Les raisons qui justifient le passage à des listes exclusivement nationales font de ce concept une évidence. Mais est-ce financièrement viable et les consommateurs y adhéreront-ils ?
Pensée holistique
À la fin des années 90 et au début des années 2000, le mouvement slow food a engendré une multitude de restaurants de la ferme à la table à travers les États-Unis. L’obsession de connaître chaque petit détail sur l’origine des produits est devenue si omniprésente qu’elle a même été réduite à un Portlandia. sketch. Bien que les restaurants aient défendu avec succès cette idée du côté de l’alimentation, les directeurs des boissons n’ont pas suivi l’exemple des chefs et continuent de proposer des vins internationaux aux côtés des menus locaux.
Un restaurant qui remet en question le statu quo est The Marshal, dans le quartier Hell’s Kitchen de New York. Le chef Charlie Marshall a ouvert le concept il y a 10 ans avec la durabilité en tête. Non seulement les ingrédients sont d’origine locale et les fours sont alimentés avec du bois provenant des vergers voisins, mais The Marshal sert également des vins exclusivement de l’État de New York. «Si vous voulez vous considérer comme un restaurant de la ferme à la table, vous devriez vous procurer une grande partie de vos vins localement», explique Marshall.
De même, le restaurant Rosella de l’East Village sert des sushis et des plats créatifs d’inspiration japonaise à base de fruits de mer d’origine nord-américaine.

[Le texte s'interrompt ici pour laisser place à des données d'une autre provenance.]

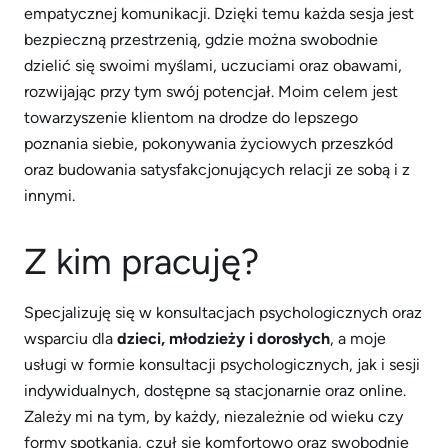
empatycznej komunikacji. Dzięki temu każda sesja jest
bezpieczną przestrzenią, gdzie można swobodnie
dzielić się swoimi myślami, uczuciami oraz obawami,
rozwijając przy tym swój potencjał. Moim celem jest
towarzyszenie klientom na drodze do lepszego
poznania siebie, pokonywania życiowych przeszkód
oraz budowania satysfakcjonujących relacji ze sobą i z
innymi.
Z kim pracuję?
Specjalizuję się w konsultacjach psychologicznych oraz
wsparciu dla
dzieci, młodzieży i dorosłych
, a moje
usługi w formie konsultacji psychologicznych, jak i sesji
indywidualnych, dostępne są stacjonarnie oraz online.
Zależy mi na tym, by każdy, niezależnie od wieku czy
formy spotkania, czuł się komfortowo oraz swobodnie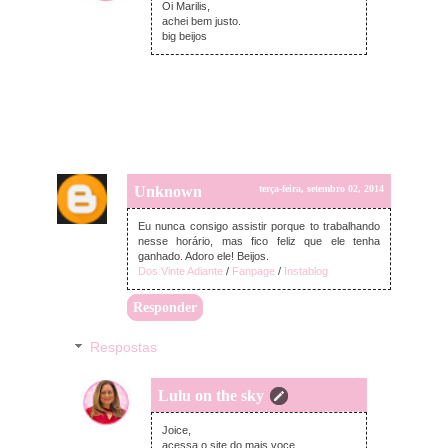
Oi Marilis,
achei bem justo.
big beijos
Unknown
terça-feira, setembro 02, 2014
Eu nunca consigo assistir porque to trabalhando
nesse horário, mas fico feliz que ele tenha
ganhado. Adoro ele! Beijos.
Dos Vinte Adiante
/
Fanpage
/
Instablog
Responder
Respostas
Lulu on the sky
quarta-feira, setembro 03, 2014
Joice,
acessa o site do mais voce.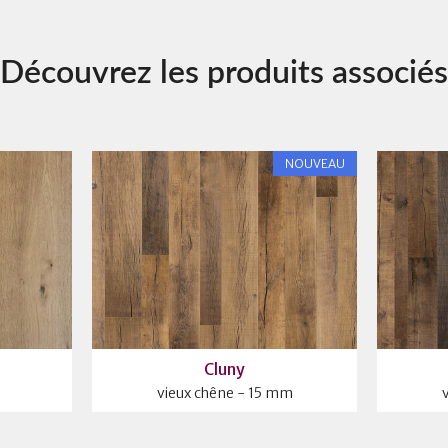
Découvrez les produits associés
NOUVEAU
Cluny
vieux chêne - 15 mm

Les clients pourraient se retrouver à déguster un sashimi de thon rouge de la Nouvelle-Écosse, une soupe farro miso avec du miso fabriqué en Pennsylvanie et même de la sauce soja du Connecticut.
Après avoir débuté sa carrière dans l’hôtellerie au sein du domaine viticole new-yorkais Brooklyn Oenology, il était particulièrement important pour le partenaire TJ Provenzano que la liste des boissons reflète les valeurs de la cuisine, de sorte que tous les vins servis à Rosella soient d’origine nationale.

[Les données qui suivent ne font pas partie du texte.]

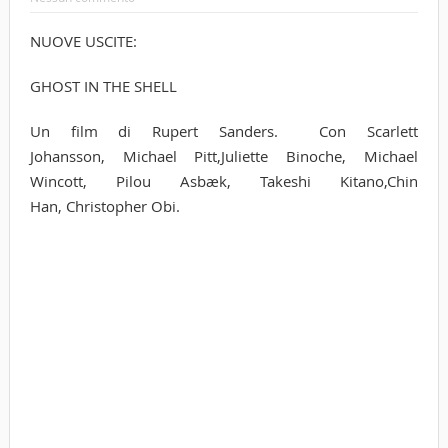
NUOVE USCITE:
GHOST IN THE SHELL
Un film di Rupert Sanders. Con Scarlett
Johansson, Michael Pitt,Juliette Binoche, Michael
Wincott, Pilou Asbæk, Takeshi Kitano,Chin
Han, Christopher Obi.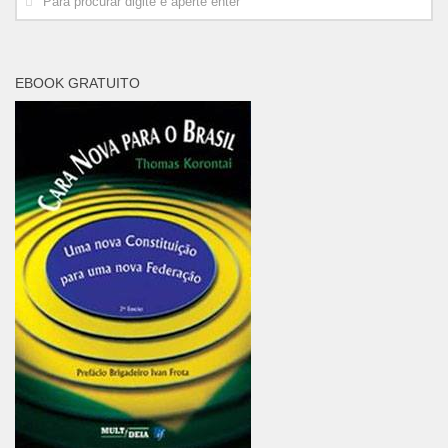
EBOOK GRATUITO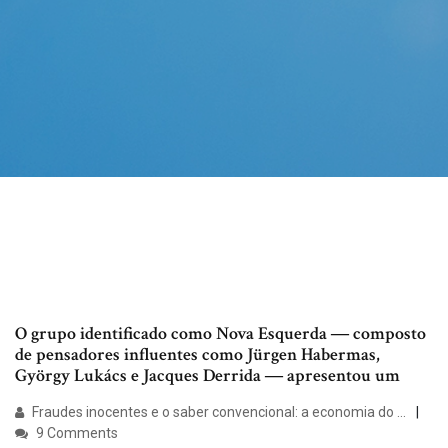
O grupo identificado como Nova Esquerda ― composto
de pensadores influentes como Jürgen Habermas,
György Lukács e Jacques Derrida ― apresentou um
Fraudes inocentes e o saber convencional: a economia do ...
9 Comments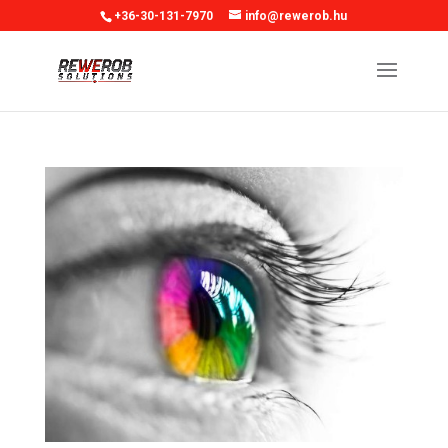
+36-30-131-7970
info@rewerob.hu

Les partenaires Jeff Miller et Provenzano continuent de repousser les limites avec leur dernier projet, un comptoir de dégustation de huit places appelé Bar Miller. Bien qu’il soit courant à New York de pêcher du Japon pendant la nuit, le Bar Miller a élaboré un menu omakase de 15 plats entièrement local. L’accord de boissons est également particulièrement axé sur New York, avec des vins de Long Island au contact de la peau, des pét-nats de la vallée de l’Hudson, du cidre des chutes du Niagara et du saké fabriqué à Brooklyn.
« Même si nous devrions célébrer les vins cultivés sur notre territoire, nous devons comprendre que nous sommes à des années-lumière de l’Europe en termes de politiques en matière d’alcool et de structure de distribution. »
Plus au centre-ville, au restaurant sino-américain Silver Apricot, l’associée directrice et sommelière Emmeline Zhao adopte également une approche holistique des sélections de plats et de boissons. « Le menu de Silver Apricot est destiné à célébrer toute une génération d’Américains d’origine chinoise nés d’immigrés, et si c’est le but de la nourriture, le programme de boissons est l’autre moitié de l’histoire », explique Zhao. « Les immigrants des régions viticoles traditionnelles viennent produire du vin aux États-Unis parce qu’il y a de la place pour innover. »
En proposant une carte entièrement nationale de vins, de sakés et de bières – avec de nombreux produits fabriqués par des immigrants, des Américains de première génération et des femmes – Zhao vise à transmettre davantage le message d’immigration et d’ingéniosité de Silver Apricot.
Les malheurs post-interdiction
Même si certaines entreprises ont réussi à adopter le modèle national, les sceptiques du secteur pourraient à juste titre pointer du doigt un certain nombre d’obstacles qui les freinent. Une multitude de réglementations obsolètes et spécifiques à chaque État rendent souvent plus difficile pour les restaurants d’acheter des vins d’un État voisin que de s’approvisionner en bouteilles en Europe.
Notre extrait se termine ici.